How to approach it?

Assuming that the limit is as $x \rightarrow 0^{+}$ , then we first note that the limit is of the indeterminate form $0^{0}$ .

So we look instead at

$\ln(L) = \ln(\lim_{x \rightarrow 0^{+}} (\sin(x))^{\frac{1}{\ln(x)}}) = \lim_{x \rightarrow 0^{+}} (\ln((\sin(x))^{\frac{1}{\ln(x)}}) = \lim_{x \rightarrow 0^{+}} \dfrac{\ln(\sin(x))}{\ln(x)}$ .

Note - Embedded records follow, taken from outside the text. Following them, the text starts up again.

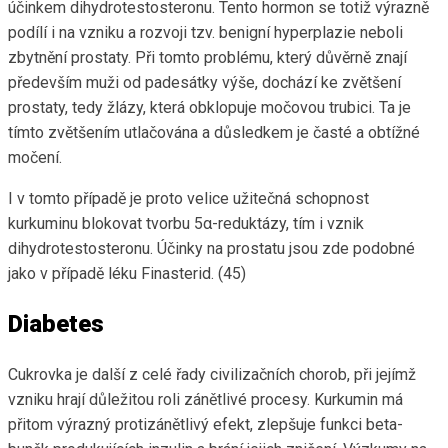
účinkem dihydrotestosteronu. Tento hormon se totiž výrazně
podílí i na vzniku a rozvoji tzv. benigní hyperplazie neboli
zbytnění prostaty. Při tomto problému, který důvěrně znají
především muži od padesátky výše, dochází ke zvětšení
prostaty, tedy žlázy, která obklopuje močovou trubici. Ta je
tímto zvětšením utlačována a důsledkem je časté a obtížné
močení.
I v tomto případě je proto velice užitečná schopnost
kurkuminu blokovat tvorbu 5α-reduktázy, tím i vznik
dihydrotestosteronu. Účinky na prostatu jsou zde podobné
jako v případě léku Finasterid. (45)
Diabetes
Cukrovka je další z celé řady civilizačních chorob, při jejímž
vzniku hrají důležitou roli zánětlivé procesy. Kurkumin má
přitom výrazný protizánětlivý efekt, zlepšuje funkci beta-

Now apply L'Hopital's rule to this last expression to find that

$\ln(L) = \lim_{x \rightarrow 0^{+}} \dfrac{\frac{\cos(x)}{\sin(x)}}{\frac{1}{x}} = \lim_{x \rightarrow 0^{+}} \dfrac{\cos(x)}{\frac{\sin(x)}{x}} = \dfrac{1}{1} = 1$ ,

where I made use of the fact that $\lim_{x \rightarrow 0} \frac{\sin(x)}{x} = 1$ .

So since $\ln(L)$ goes to $1$ as $x \rightarrow 0^{+}$ , we conclude that $L$ goes to $e^{1} = e = 2.71828.....$ . Thus $\lfloor L \rfloor = \boxed{2}$ .